The Panelbase research for The Sunday Times and Heart FM suggest that the gap between the two parties is widening as Thursday’s vote approaches.

It follows several polls that put them neck and neck, leading to speculation the Tories could overtake Kezia Dugdale’s party as the official opposition in the Scottish Parliament.

The latest survey puts Labour six points clear of their Conservative rivals in the constituency vote, at 23 per cent and 17 per cent respectively.

The SNP retains a clear lead on 49 per cent, with support for the the Lib Dems on 6 per cent and the Greens on 3 per cent.

In the regional vote, backing for the SNP has slipped three points to 44 per cent, with Labour on 22 per cent ahead of the Tories on 19 per cent.

The Liberal Democrats are polling at 4 per cent, Ukip 3 per cent, the Greens 6 per cent and Rise 2 per cent.

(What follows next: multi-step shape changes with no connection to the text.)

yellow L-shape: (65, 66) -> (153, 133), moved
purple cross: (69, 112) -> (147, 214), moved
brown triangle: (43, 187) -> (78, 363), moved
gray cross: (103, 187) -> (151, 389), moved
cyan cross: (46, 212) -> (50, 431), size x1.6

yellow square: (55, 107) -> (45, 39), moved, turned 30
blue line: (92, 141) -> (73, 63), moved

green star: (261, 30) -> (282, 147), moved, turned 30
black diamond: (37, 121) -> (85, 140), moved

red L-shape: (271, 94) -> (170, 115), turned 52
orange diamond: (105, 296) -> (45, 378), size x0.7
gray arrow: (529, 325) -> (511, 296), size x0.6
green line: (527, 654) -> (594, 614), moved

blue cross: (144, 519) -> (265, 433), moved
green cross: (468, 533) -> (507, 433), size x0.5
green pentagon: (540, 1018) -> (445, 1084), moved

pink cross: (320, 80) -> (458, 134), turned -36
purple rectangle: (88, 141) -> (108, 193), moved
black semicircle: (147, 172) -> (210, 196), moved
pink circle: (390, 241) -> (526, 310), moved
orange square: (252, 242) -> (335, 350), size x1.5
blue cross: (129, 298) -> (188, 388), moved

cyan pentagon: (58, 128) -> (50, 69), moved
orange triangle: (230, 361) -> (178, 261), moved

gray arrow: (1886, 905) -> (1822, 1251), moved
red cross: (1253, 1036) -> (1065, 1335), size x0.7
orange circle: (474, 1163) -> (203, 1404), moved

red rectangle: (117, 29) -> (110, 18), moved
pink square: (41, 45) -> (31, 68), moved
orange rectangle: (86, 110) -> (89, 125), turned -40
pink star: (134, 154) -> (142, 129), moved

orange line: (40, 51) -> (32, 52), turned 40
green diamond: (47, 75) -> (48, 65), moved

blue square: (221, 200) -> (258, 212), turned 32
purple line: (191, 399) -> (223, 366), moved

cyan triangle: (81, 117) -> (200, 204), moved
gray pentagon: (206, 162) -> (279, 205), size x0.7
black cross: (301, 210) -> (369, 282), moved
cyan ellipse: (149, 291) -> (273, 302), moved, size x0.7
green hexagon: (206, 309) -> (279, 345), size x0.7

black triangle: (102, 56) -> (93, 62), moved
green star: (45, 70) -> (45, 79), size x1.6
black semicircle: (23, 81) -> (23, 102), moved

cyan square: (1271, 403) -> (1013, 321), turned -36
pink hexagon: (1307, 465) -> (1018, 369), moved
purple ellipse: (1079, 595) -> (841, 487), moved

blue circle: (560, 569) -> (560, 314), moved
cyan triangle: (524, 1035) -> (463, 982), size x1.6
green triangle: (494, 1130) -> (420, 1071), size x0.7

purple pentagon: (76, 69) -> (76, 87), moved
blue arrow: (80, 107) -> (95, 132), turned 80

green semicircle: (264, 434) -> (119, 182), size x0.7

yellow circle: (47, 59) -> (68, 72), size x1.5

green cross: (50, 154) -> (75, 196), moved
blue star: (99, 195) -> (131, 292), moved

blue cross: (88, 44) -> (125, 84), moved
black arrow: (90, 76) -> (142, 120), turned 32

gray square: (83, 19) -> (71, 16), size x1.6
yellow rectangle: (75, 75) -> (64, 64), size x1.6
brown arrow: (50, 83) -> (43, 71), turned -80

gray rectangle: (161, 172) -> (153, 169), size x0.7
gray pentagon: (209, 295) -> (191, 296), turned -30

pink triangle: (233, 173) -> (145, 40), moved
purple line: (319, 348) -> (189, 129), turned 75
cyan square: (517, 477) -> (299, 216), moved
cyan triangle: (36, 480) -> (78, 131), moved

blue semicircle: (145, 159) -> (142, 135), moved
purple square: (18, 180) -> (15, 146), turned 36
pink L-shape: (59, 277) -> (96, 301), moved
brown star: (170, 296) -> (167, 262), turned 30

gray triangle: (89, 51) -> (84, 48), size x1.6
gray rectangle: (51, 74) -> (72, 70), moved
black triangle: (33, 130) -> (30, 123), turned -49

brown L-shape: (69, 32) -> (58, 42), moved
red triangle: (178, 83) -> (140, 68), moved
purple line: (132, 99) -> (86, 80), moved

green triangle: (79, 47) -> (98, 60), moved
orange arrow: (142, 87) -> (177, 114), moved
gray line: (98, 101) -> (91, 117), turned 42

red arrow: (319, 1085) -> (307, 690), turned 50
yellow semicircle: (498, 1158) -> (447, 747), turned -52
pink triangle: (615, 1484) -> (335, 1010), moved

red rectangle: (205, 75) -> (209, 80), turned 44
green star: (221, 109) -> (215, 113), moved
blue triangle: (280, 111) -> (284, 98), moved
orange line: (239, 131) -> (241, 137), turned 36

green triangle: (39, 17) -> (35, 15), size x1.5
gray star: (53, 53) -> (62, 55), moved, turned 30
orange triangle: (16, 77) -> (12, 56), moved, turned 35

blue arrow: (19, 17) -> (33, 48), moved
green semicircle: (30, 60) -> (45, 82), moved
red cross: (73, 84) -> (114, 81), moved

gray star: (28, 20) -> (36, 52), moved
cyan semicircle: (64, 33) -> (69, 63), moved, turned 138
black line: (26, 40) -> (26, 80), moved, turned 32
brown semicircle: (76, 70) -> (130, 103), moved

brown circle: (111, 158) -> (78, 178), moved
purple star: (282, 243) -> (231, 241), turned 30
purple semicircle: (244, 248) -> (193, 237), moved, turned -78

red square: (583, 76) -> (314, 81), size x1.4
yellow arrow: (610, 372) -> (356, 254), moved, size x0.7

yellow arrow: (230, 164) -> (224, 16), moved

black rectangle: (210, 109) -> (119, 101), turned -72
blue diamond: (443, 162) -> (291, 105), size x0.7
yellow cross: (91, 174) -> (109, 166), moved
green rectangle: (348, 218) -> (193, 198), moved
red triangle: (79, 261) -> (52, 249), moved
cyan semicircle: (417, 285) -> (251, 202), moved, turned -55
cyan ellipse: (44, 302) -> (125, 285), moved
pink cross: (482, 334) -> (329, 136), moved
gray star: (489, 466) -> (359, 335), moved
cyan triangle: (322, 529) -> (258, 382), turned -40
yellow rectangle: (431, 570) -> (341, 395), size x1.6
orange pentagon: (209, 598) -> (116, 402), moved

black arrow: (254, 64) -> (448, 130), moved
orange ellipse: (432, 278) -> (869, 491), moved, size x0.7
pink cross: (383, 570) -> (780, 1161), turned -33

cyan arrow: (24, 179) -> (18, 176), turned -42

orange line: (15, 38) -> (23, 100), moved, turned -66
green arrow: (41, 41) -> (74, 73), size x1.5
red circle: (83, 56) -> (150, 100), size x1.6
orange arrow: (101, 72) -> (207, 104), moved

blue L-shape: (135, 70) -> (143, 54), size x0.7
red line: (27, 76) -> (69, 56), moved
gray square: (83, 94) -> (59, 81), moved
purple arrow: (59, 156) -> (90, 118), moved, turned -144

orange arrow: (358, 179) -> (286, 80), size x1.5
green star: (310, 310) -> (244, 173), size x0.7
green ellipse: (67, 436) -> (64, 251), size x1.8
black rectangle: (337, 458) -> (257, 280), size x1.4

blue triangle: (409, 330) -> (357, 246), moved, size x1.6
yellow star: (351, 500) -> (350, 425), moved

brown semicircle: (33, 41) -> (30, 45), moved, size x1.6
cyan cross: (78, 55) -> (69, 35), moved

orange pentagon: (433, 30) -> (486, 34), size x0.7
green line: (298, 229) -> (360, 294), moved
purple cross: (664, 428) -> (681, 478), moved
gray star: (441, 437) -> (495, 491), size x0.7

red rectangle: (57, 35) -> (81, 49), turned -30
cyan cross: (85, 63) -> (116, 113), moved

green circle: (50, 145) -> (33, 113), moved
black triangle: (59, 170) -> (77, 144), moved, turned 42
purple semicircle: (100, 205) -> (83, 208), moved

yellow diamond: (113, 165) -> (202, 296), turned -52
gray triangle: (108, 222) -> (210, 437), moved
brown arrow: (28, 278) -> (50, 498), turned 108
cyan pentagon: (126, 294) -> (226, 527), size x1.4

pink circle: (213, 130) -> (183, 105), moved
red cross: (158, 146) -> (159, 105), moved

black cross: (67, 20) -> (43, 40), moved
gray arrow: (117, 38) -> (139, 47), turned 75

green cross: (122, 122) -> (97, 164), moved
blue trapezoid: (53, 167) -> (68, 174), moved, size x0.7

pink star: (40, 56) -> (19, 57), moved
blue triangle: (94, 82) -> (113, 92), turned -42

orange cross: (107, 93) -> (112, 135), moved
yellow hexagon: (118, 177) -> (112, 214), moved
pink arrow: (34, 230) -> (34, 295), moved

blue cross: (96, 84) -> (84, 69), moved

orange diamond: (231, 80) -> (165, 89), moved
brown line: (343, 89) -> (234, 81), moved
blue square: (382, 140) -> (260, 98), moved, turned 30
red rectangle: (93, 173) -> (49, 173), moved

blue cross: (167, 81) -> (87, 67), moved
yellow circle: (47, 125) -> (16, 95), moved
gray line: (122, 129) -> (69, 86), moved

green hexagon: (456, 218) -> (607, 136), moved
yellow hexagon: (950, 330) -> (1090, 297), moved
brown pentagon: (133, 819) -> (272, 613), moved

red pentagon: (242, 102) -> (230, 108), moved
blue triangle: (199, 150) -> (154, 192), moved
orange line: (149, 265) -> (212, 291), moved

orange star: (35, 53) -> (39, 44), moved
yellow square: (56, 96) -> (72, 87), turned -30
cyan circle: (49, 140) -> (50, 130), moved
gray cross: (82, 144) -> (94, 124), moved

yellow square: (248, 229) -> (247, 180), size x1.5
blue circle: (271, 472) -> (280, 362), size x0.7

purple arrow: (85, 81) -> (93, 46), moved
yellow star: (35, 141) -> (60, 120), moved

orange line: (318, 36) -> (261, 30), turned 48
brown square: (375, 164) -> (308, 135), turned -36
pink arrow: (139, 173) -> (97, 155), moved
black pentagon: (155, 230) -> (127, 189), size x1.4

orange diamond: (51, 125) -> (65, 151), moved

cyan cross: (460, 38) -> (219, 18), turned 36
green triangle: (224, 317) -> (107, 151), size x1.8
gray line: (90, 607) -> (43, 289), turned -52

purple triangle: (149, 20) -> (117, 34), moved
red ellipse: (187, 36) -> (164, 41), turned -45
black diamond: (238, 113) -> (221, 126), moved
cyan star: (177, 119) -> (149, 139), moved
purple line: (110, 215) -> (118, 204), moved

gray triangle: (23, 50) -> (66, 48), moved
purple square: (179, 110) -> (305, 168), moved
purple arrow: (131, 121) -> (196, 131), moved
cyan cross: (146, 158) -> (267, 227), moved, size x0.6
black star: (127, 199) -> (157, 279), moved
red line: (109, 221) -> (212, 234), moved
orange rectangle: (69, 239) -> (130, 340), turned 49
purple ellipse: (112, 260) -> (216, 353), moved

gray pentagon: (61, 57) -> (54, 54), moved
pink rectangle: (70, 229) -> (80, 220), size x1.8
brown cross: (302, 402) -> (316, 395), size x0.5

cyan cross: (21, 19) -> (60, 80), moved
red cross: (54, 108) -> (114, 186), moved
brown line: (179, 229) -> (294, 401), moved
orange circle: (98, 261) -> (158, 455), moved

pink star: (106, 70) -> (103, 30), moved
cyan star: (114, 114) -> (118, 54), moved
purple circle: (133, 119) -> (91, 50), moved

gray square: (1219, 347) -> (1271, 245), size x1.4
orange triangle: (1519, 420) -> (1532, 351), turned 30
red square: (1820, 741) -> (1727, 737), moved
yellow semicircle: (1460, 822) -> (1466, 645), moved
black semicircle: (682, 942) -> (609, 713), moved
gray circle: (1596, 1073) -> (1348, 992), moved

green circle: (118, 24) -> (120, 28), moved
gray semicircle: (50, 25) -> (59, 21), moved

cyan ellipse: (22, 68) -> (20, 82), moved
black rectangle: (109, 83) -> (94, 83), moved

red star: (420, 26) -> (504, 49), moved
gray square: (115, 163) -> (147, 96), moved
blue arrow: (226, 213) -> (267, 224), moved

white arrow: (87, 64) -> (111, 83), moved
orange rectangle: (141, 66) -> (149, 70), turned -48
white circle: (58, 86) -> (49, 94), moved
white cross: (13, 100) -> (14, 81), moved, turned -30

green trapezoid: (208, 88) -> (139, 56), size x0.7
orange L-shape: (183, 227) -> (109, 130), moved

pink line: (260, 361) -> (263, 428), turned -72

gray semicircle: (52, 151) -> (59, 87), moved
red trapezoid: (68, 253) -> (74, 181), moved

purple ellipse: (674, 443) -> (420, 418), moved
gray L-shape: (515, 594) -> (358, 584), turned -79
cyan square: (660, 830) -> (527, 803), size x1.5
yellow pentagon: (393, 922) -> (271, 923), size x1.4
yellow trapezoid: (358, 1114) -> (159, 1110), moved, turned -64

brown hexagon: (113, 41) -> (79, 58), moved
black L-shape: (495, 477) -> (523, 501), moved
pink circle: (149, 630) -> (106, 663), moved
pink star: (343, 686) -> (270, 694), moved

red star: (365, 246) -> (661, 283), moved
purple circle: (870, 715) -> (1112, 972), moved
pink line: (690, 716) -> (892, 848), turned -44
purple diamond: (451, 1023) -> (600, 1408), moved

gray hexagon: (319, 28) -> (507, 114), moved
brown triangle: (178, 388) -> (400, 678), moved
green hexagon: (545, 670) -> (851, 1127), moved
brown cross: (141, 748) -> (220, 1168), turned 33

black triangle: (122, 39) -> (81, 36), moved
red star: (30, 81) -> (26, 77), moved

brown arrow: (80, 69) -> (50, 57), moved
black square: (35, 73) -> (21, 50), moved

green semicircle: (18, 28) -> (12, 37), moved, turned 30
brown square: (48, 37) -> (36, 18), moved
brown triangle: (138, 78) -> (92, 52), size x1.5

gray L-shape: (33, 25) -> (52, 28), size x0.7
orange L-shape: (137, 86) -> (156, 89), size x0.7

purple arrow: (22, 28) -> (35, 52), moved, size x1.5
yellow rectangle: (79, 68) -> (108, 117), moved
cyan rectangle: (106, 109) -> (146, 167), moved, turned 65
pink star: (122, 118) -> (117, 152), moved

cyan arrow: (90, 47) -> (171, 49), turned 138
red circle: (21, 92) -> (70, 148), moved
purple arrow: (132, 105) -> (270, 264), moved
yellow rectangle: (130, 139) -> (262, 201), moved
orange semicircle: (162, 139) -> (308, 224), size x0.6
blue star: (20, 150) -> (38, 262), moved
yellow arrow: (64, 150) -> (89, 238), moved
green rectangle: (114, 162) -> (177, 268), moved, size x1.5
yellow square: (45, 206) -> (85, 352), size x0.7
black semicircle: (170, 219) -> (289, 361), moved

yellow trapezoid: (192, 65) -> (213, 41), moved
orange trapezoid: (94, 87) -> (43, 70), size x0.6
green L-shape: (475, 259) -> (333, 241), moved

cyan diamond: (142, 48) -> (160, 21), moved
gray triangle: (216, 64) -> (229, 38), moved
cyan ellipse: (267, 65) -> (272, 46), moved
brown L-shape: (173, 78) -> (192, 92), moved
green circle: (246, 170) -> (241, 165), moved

John Curtice, professor of politics at Strathclyde University, told the Sunday Times: “While support for the Conservatives has largely held steady, it looks as though Labour may have been able to capture from the SNP some of those who were thinking of voting for Nicola Sturgeon but who are opposed to independence.

“Certainly the poll is a timely reminder to Ruth Davidson that her party’s chances of coming second have always seemed to rest much more on how badly Labour might do rather than how far the Conservatives might advance - and maybe Labour will not do quite so badly after all.”

The poll found a majority (53 per cent) of voters favour remaining in the UK with support for independence on 47 per cent.

However in the event of the UK voting to leave the EU, 52 per cent said they would back independence compared to 48 per cent who would not.

Panelbase interviewed 1,074 adults in Scotland between April 23 and 28.